湘南の運命の分かれ道。秋元陽太の罵声に、梅崎司がキレた日
湘南ベルマーレ秘話@前編
あの出来事がなければ、道は切り開かれなかったかもしれない――。
振り返れば、誰しも一度や二度、そうした経験はあるだろう。
昨シーズンの湘南ベルマーレには、まさにそうした瞬間があった。あれがなければ、クラブ史上初となるルヴァンカップ優勝も成し得えなければ、きたる2019年シーズンを再びJ1で迎えることもできなかったかもしれない。
梅崎司は2018年に完全移籍で湘南ベルマーレの一員となった だから、最後尾からチームを支えるGK秋元陽太は、力を込めて言う。
「間違いなく、あれがターニングポイントだったと思います」
だから、昨シーズン新戦力として湘南に加入し、攻撃の主軸としてチームを牽引したMF梅崎司も、はっきりと言い切った。

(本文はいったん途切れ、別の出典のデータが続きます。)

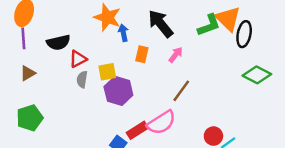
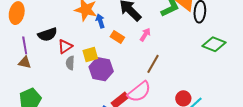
purple line: (23, 38) -> (25, 45), moved
orange rectangle: (142, 54) -> (117, 37), turned -64
brown triangle: (28, 73) -> (25, 62), turned 48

「あのタイミングで言い合っていなかったら、きっと昨シーズン、チームとしてうまくいっていなかったと思います」
昨シーズン、2年ぶりとなるJ1の舞台に臨んだ湘南は、開幕戦こそV・ファーレン長崎に勝利したが、その後はリーグ戦で4試合勝ち星に見放されるなど苦しんでいた。第10節のガンバ大阪戦、第11節の浦和レッズ戦はともに1-0で勝利してシーズン初の連勝を飾ったが、それでも好調は長く続かなかった。

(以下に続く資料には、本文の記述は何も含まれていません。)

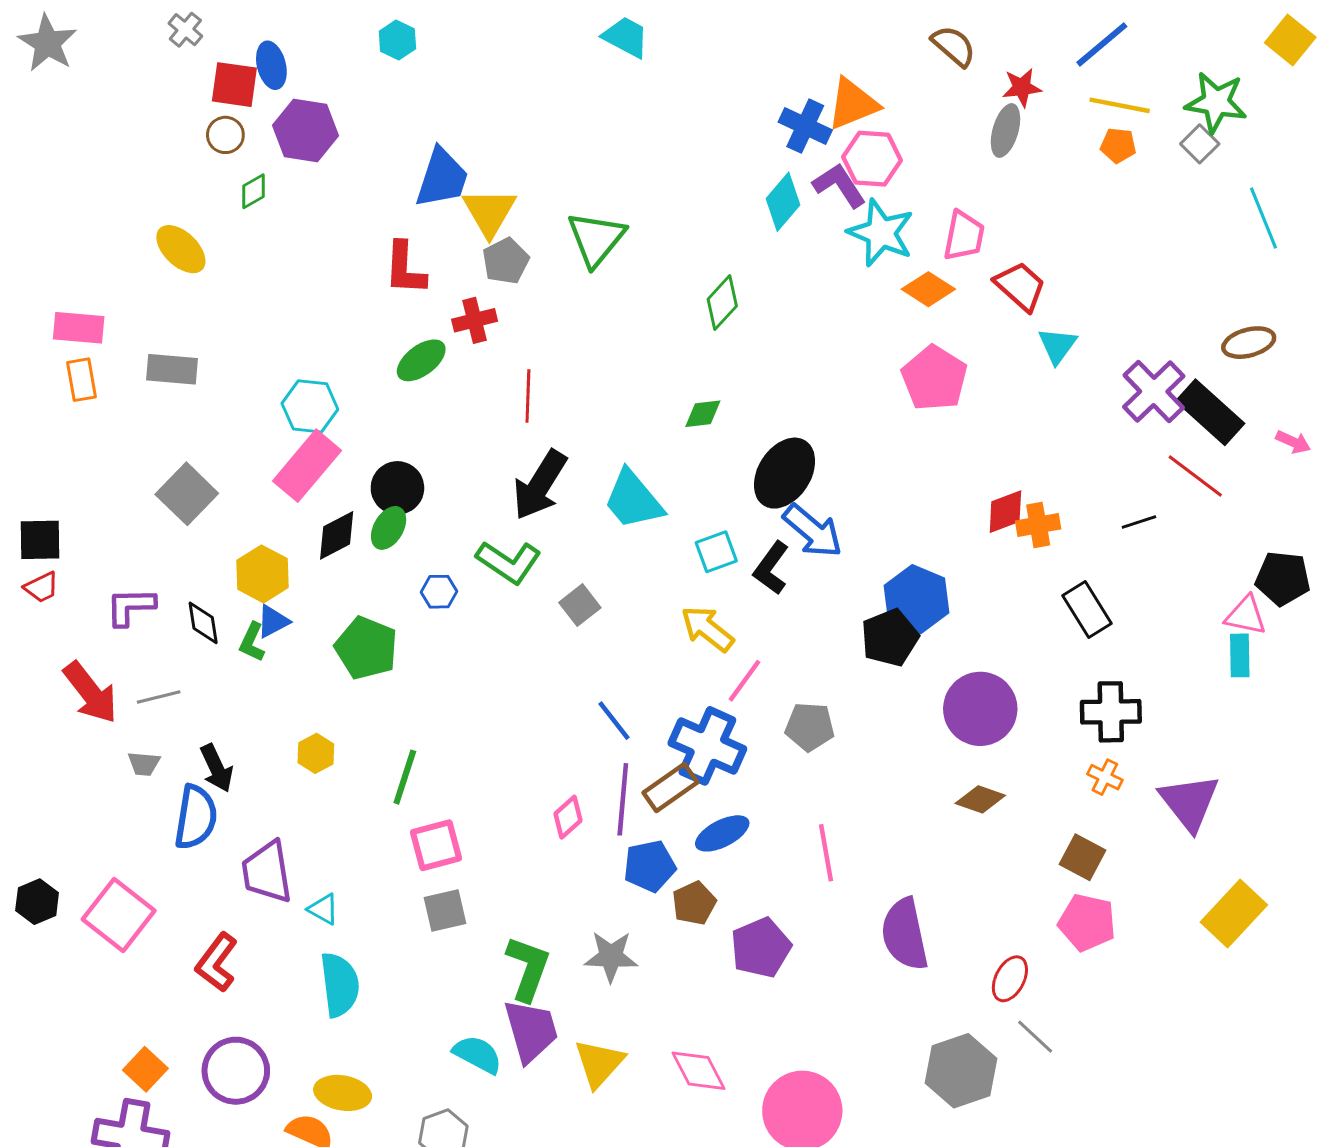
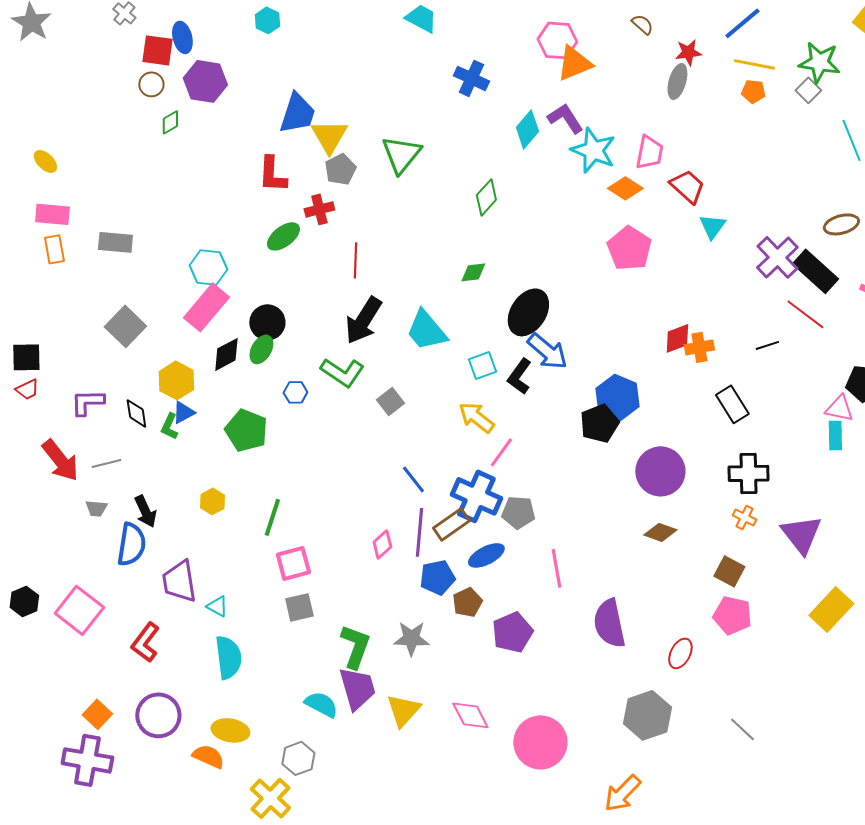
brown semicircle: (954, 46) -> (642, 24), size x0.7
blue cross: (805, 126) -> (471, 78), moved
pink hexagon: (872, 159) -> (557, 40), moved
yellow ellipse: (181, 249) -> (45, 161), moved, size x0.7
gray pentagon: (810, 727) -> (518, 512), moved
gray line: (1035, 1037) -> (742, 729), moved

ゴールデンウィーク期間の連戦のなか、第12節の柏レイソル戦に敗れた湘南は、続くホームのベガルタ仙台戦(第13節)も前半に喫した2失点が響き、1-3で落としてしまう。それは曺貴裁(チョウ・キジェ)監督が「何の言い訳も許されない、情けない前半」と評したほど、不甲斐ない内容だった。
大幅にメンバーを入れ替えて臨んだルヴァンカップのヴィッセル神戸戦こそ4-3で競り勝ったが、J1第14節の清水エスパルス戦では、大量4失点でリーグ戦3連敗を喫してしまう。
事件が起きたのは、その清水戦の試合後だった。後半15分から途中出場した梅崎は、流れを変えることができなかった自分自身のプレーに苛立っていた。